John-Calame Francine · Nationalrat · 2007-12-10
John-Calame Francine · Nationalrat · Neuenburg · Grüne Fraktion · 2007-12-10
Wortprotokoll
Le Conseil fédéral a accepté de reconduire l'accord relatif au programme Media 2007-2013 en juillet de cette année, et l'accord a été signé de manière provisoire le 11 octobre. Lancé le 1er janvier 2007, le programme Media dispose d'un budget global de 755 millions d'euros, c'est-à-dire 1,245 milliard de francs suisses répartis sur sept ans. Il a pour objectif de promouvoir le développement, la distribution internationale et la commercialisation des films européens qui, en raison de la diversité culturelle et linguistique propre à notre pays et au continent, sont confrontés aux difficultés d'un marché éclaté.
Le programme Media soutient la formation des réalisateurs dans le domaine des nouvelles technologies, la réalisation de scénarios et surtout la distribution des films à hauteur de 55 pour cent de ce budget. Si la Suisse ne participe plus à ce programme, nos réalisateurs n'auront pratiquement aucune chance de réaliser leurs projets et ils devront vraisemblablement s'expatrier. Une telle solution nous ferait courir le risque, ou du moins le danger, de ne plus avoir de productions audiovisuelles suisses.
Si tous les parlementaires sont d'accord sur le fait qu'il serait extrêmement dommageable pour notre industrie cinématographique de ne pas participer au programme Media, pourquoi y a-t-il tant de résistances ou de réticences à signer cet accord de manière définitive pour les sept ans à venir, alors même qu'une clause de retrait a été prévue et qu'il est possible de résilier l'accord en tout temps pour la fin d'une année? Eh bien, c'est qu'entre-temps, l'Union européenne a décidé de revoir sa directive "Télévision sans frontières" pour l'adapter à l'évolution des nouvelles technologies et de la structure du marché de l'audiovisuel. Il s'est agi notamment d'y inclure les supports de diffusion numériques ou par téléphonie mobile en offrant des conditions de concurrence égales à tous les prestataires de services médias quel que soit le vecteur utilisé.

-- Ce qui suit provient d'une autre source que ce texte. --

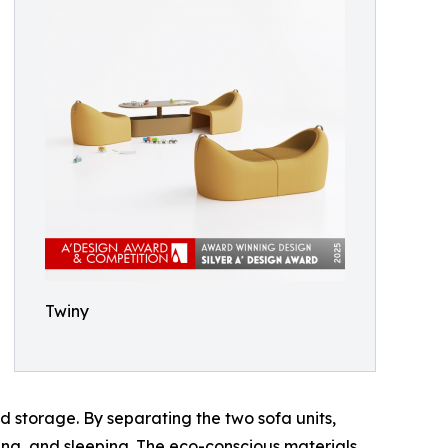
Twiny
d storage. By separating the two sofa units,
ing, and sleeping. The eco-conscious materials,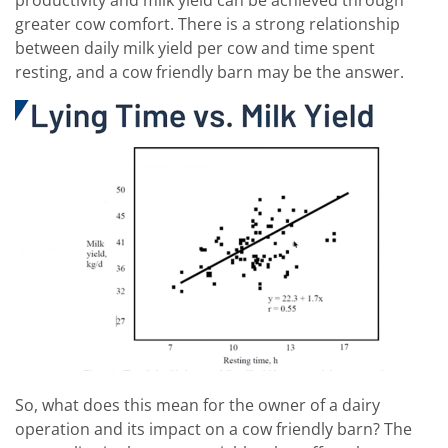
greater cow comfort. There is a strong relationship
between daily milk yield per cow and time spent
resting, and a cow friendly barn may be the answer.
So, what does this mean for the owner of a dairy
operation and its impact on a cow friendly barn? The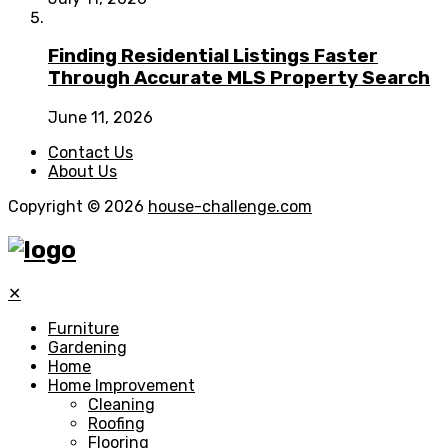
Finding Residential Listings Faster
Through Accurate MLS Property Search
June 11, 2026
Contact Us
About Us
Copyright © 2026
house-challenge.com
✕
Furniture
Gardening
Home
Home Improvement
Cleaning
Roofing
Flooring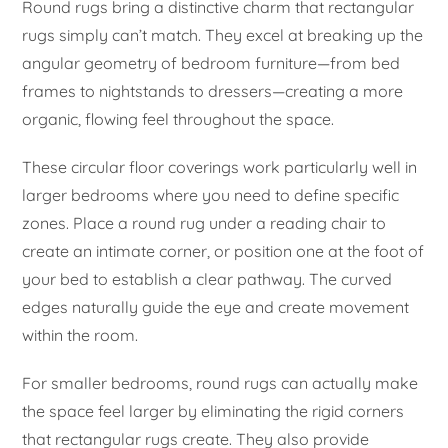
Round rugs bring a distinctive charm that rectangular
rugs simply can’t match. They excel at breaking up the
angular geometry of bedroom furniture—from bed
frames to nightstands to dressers—creating a more
organic, flowing feel throughout the space.
These circular floor coverings work particularly well in
larger bedrooms where you need to define specific
zones. Place a round rug under a reading chair to
create an intimate corner, or position one at the foot of
your bed to establish a clear pathway. The curved
edges naturally guide the eye and create movement
within the room.
For smaller bedrooms, round rugs can actually make
the space feel larger by eliminating the rigid corners
that rectangular rugs create. They also provide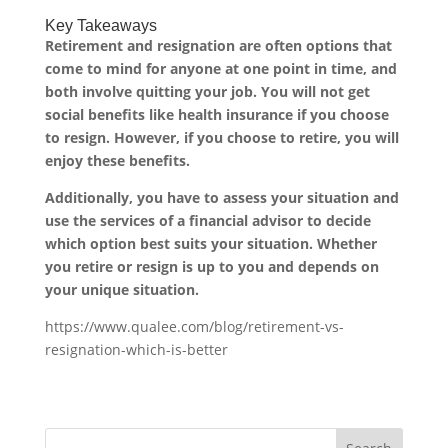
Key Takeaways
Retirement and resignation are often options that
come to mind for anyone at one point in time, and
both involve quitting your job. You will not get
social benefits like health insurance if you choose
to resign. However, if you choose to retire, you will
enjoy these benefits.
Additionally, you have to assess your situation and
use the services of a financial advisor to decide
which option best suits your situation. Whether
you retire or resign is up to you and depends on
your unique situation.
https://www.qualee.com/blog/retirement-vs-
resignation-which-is-better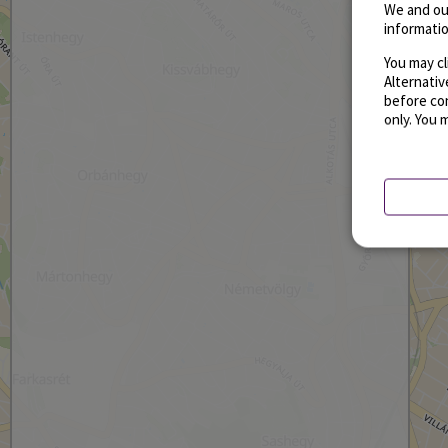
We and ou
informatio
You may cl
Alternati
before con
only. You 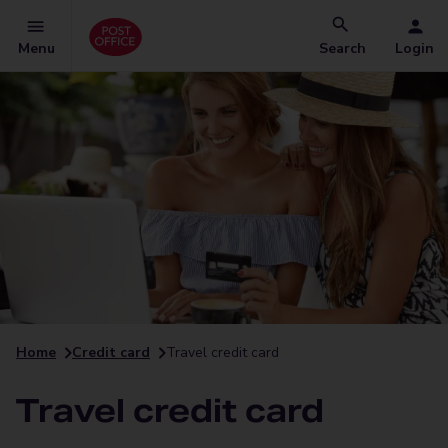
Menu
Search
Login
Home
Credit card
Travel credit card
Travel credit card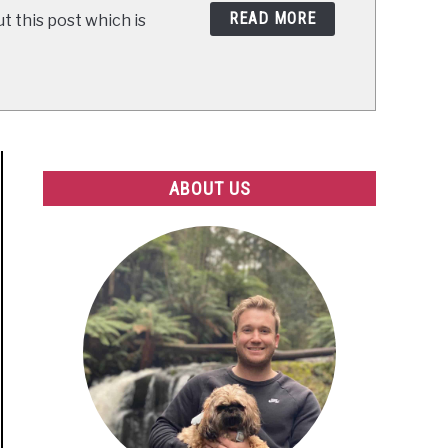
READ MORE
t this post which is
ABOUT US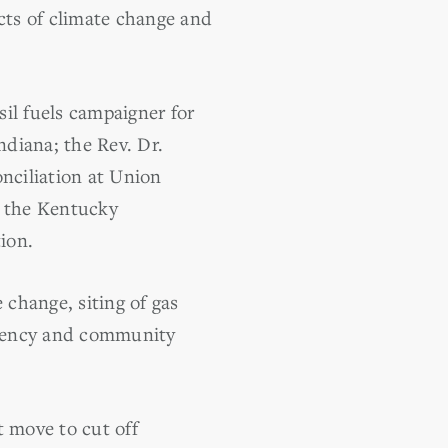
cts of climate change and
il fuels campaigner for
ndiana; the Rev. Dr.
onciliation at Union
f the Kentucky
ion.
 change, siting of gas
ficiency and community
t move to cut off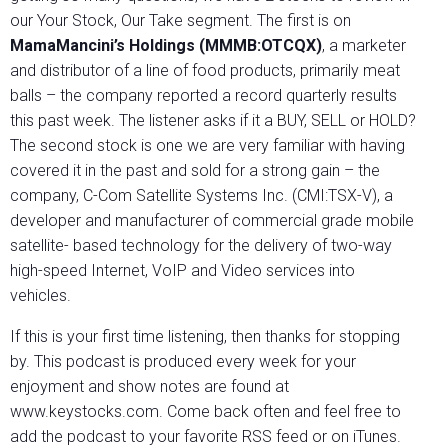
our Your Stock, Our Take segment. The first is on
MamaMancini’s Holdings (MMMB:OTCQX)
, a marketer
and distributor of a line of food products, primarily meat
balls – the company reported a record quarterly results
this past week. The listener asks if it a BUY, SELL or HOLD?
The second stock is one we are very familiar with having
covered it in the past and sold for a strong gain – the
company, C-Com Satellite Systems Inc. (CMI:TSX-V), a
developer and manufacturer of commercial grade mobile
satellite- based technology for the delivery of two-way
high-speed Internet, VoIP and Video services into
vehicles.
If this is your first time listening, then thanks for stopping
by. This podcast is produced every week for your
enjoyment and show notes are found at
www.keystocks.com. Come back often and feel free to
add the podcast to your favorite RSS feed or on iTunes.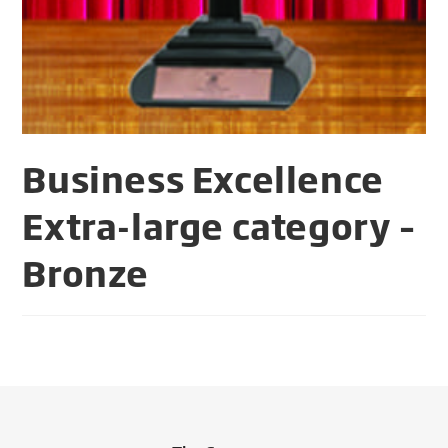
Business Excellence
Extra-large category –
Bronze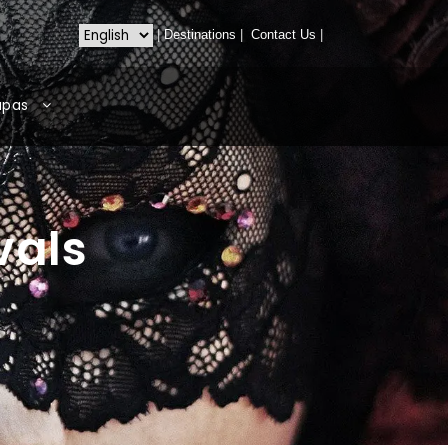
|
Destinations
|
Contact Us
|
apas
vals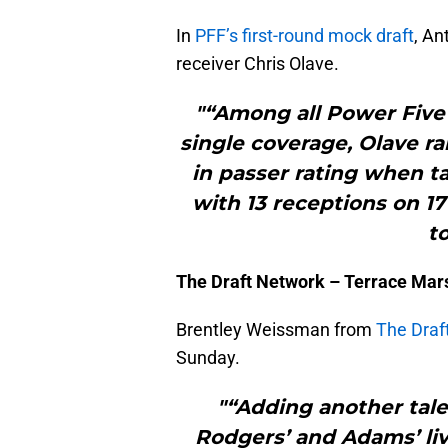
In
PFF’s first-round mock draft
, An
receiver Chris Olave.
"“Among all Power Five 
single coverage, Olave ra
in passer rating when t
with 13 receptions on 17
t
The Draft Network – Terrace Mars
Brentley Weissman from
The Draf
Sunday.
"“Adding another tale
Rodgers’ and Adams’ liv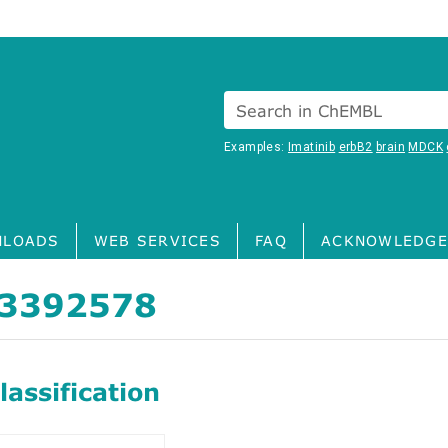
Search in ChEMBL
Examples:
Imatinib
erbB2
brain
MDCK
LOADS
WEB SERVICES
FAQ
ACKNOWLEDGE
3392578
assification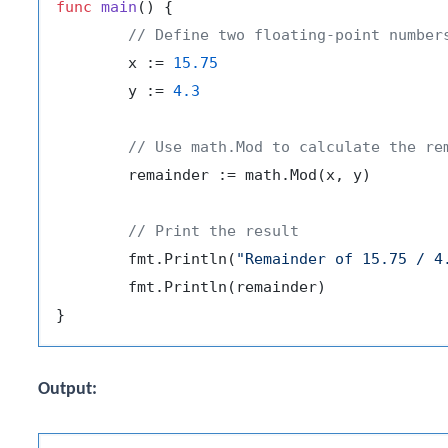
func
main
()
 {

// Define two floating-point number
	x := 
15.75
	y := 
4.3
// Use math.Mod to calculate the re
	remainder := math.Mod(x, y)

// Print the result
	fmt.Println(
"Remainder of 15.75 / 4
	fmt.Println(remainder)

Output:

Alors que, jusqu'à présent, la Suisse appliquait la convention du Conseil de l'Europe, qui permet au pays récepteur de faire respecter sa législation en matière de publicité à la chaîne émettrice, les fenêtres publicitaires diffusées par les chaînes étrangères et destinées à la Suisse ne seront bientôt plus soumises au droit suisse, mais exclusivement aux dispositions nationales du pays d'origine de la chaîne. Cette disposition ne s'applique pas dans l'immédiat, mais à partir de 2009. Dès lors, nous pouvons mettre à profit ce délai pour négocier avec l'Union européenne et analyser de quelle manière il serait possible que la chaîne émettrice tienne compte de nos interdictions publicitaires.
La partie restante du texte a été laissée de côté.